Ray Kurzweil on the Democratization of Innovation

The MIT Enterprise Forum Innovation Series presents a keynote speech by technology innovator Ray Kurzweil, followed by a conversation led by Sim Simeonov of FastIgnite. Full information here; registration here.

From the event description:

“Impervious to the roller-coaster ride of the financial markets, the past decade has brought about an unprecedented acceleration in technology development and adoption combined with a rapid decline in the cost of anything touched by IT. Open-source, software-as-a-service, cloud computing, user-generated content, freemium and viral distribution models share one thing in common: they lower the cost of experimentation and make it cheaper and easier to create new things while at the same time destroying existing business models.

“The democratization of innovation is a turbulent process. Rapid creation and violent destruction. Many winners and many losers, both big and small. Are there patterns of success in the chaos? Ray Kurzweil definitely thinks so.

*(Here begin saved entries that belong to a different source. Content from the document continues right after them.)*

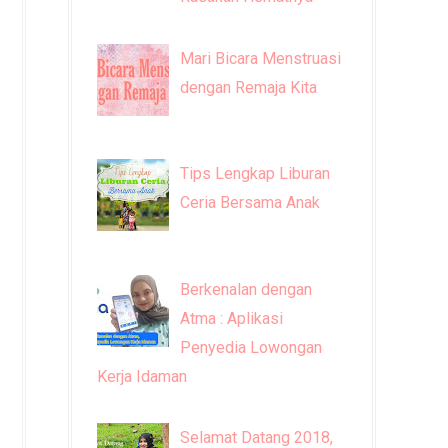
Mari Bicara Menstruasi
dengan Remaja Kita
Tips Lengkap Liburan
Ceria Bersama Anak
Berkenalan dengan
Atma : Aplikasi
Penyedia Lowongan
Kerja Idaman
Selamat Datang 2018,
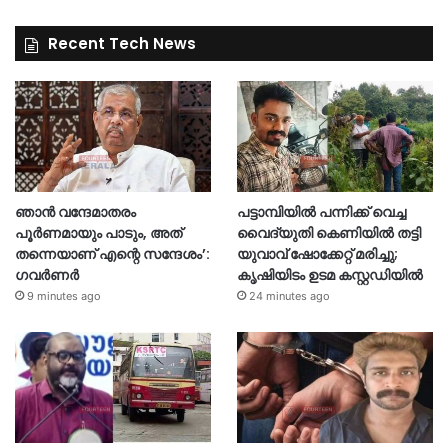
Recent Tech News
ഞാൻ വന്ദേമാതരം
പട്ടാമ്പിയിൽ പന്നിക്ക് വെച്ച
പൂർണമായും പാടും, അത്
വൈദ്യുതി കെണിയിൽ തട്ടി
തന്നെയാണ് എന്റെ സന്ദേശം’:
യുവാവ് ഷോക്കേറ്റ് മരിച്ചു;
ഗവർണർ
കൃഷിയിടം ഉടമ കസ്റ്റഡിയിൽ
9 minutes ago
24 minutes ago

He has been on the bleeding edge of innovation for decades and his track record is something to admire. Ray was the principal developer of the first CCD flat-bed scanner, the first omni-font optical character recognition, the first print-to-speech reading machine for the blind, the first text-to-speech synthesizer, the first music synthesizer capable of recreating the grand piano and other orchestral instruments, and the first commercially marketed large-vocabulary speech recognition.

“Following Ray’s keynote presentation, we will go deep with Ray on topics ranging from forecasting technology shifts and timing markets to practical techniques for fostering market-focused innovation to understanding the different roles of the individual entrepreneur vs. the team in venture creation.”